Omit all images, then repeat exactly the lines below from the one containing "PY スモーキーパステル ブルー PLB6HB" through the one containing "Online menü, masa/oda r", both ends included.

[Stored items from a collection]
____

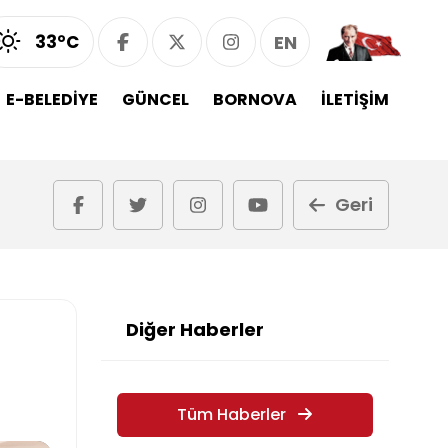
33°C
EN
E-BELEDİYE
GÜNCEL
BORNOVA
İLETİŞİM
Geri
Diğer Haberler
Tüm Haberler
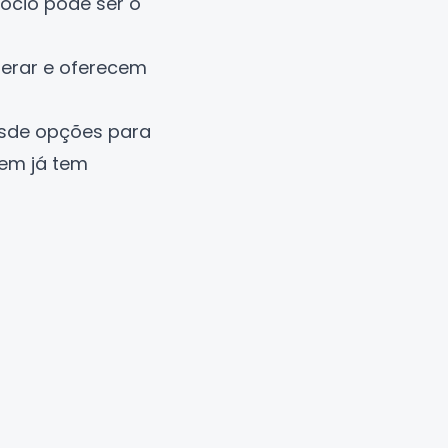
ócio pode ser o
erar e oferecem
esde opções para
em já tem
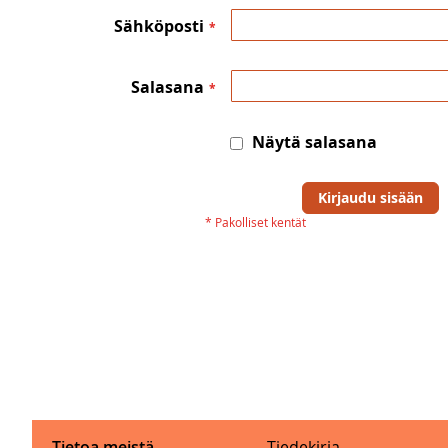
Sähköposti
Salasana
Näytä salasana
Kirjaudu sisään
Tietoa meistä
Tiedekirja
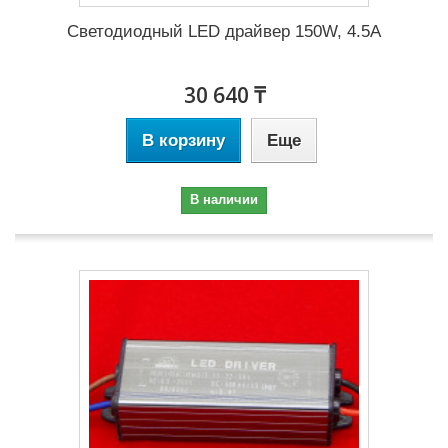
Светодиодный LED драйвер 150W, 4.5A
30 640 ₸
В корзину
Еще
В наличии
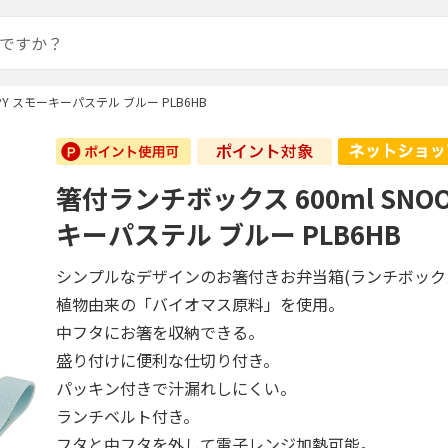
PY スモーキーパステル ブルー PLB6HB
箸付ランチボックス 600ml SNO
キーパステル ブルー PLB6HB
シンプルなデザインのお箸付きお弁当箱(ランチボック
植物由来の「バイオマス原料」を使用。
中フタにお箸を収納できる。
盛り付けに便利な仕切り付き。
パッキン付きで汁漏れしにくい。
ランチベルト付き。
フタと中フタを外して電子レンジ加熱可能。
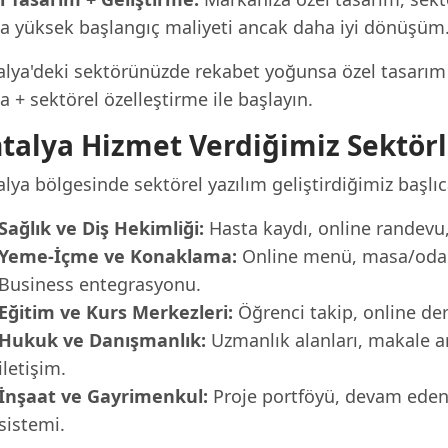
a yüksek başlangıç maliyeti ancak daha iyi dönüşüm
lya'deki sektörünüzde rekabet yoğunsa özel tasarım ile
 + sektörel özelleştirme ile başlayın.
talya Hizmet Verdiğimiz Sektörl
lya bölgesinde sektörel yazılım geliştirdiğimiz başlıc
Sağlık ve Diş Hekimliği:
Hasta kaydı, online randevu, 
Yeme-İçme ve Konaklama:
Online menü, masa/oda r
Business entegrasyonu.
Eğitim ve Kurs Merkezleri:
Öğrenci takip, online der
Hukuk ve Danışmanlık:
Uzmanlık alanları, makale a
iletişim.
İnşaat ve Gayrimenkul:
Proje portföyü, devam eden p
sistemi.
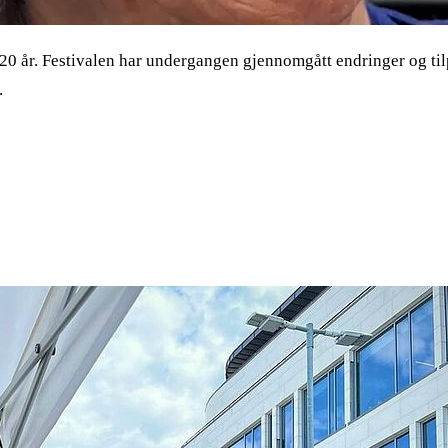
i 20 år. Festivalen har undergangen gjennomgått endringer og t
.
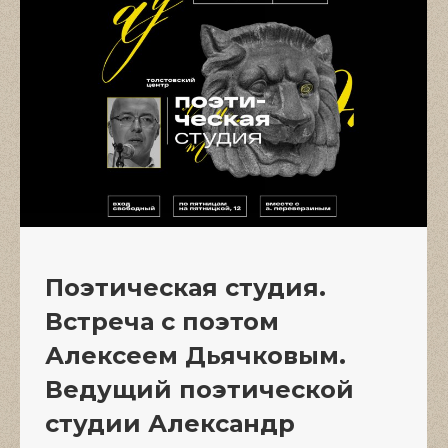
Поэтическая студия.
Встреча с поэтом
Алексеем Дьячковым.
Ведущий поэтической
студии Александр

____

WRITTEN SOLUTION:
PY スモーキーパステル ブルー PLB6HB
箸付ランチボックス 600ml SNO
キーパステル ブルー PLB6HB
シンプルなデザインのお箸付きお弁当箱(ランチボック
植物由来の「バイオマス原料」を使用。
中フタにお箸を収納できる。
盛り付けに便利な仕切り付き。
パッキン付きで汁漏れしにくい。
ランチベルト付き。
フタと中フタを外して電子レンジ加熱可能。
a yüksek başlangıç maliyeti ancak daha iyi dönüşüm
lya'deki sektörünüzde rekabet yoğunsa özel tasarım ile
 + sektörel özelleştirme ile başlayın.
talya Hizmet Verdiğimiz Sektörl
lya bölgesinde sektörel yazılım geliştirdiğimiz başlıc
Sağlık ve Diş Hekimliği:
Hasta kaydı, online randevu, 
Yeme-İçme ve Konaklama:
Online menü, masa/oda r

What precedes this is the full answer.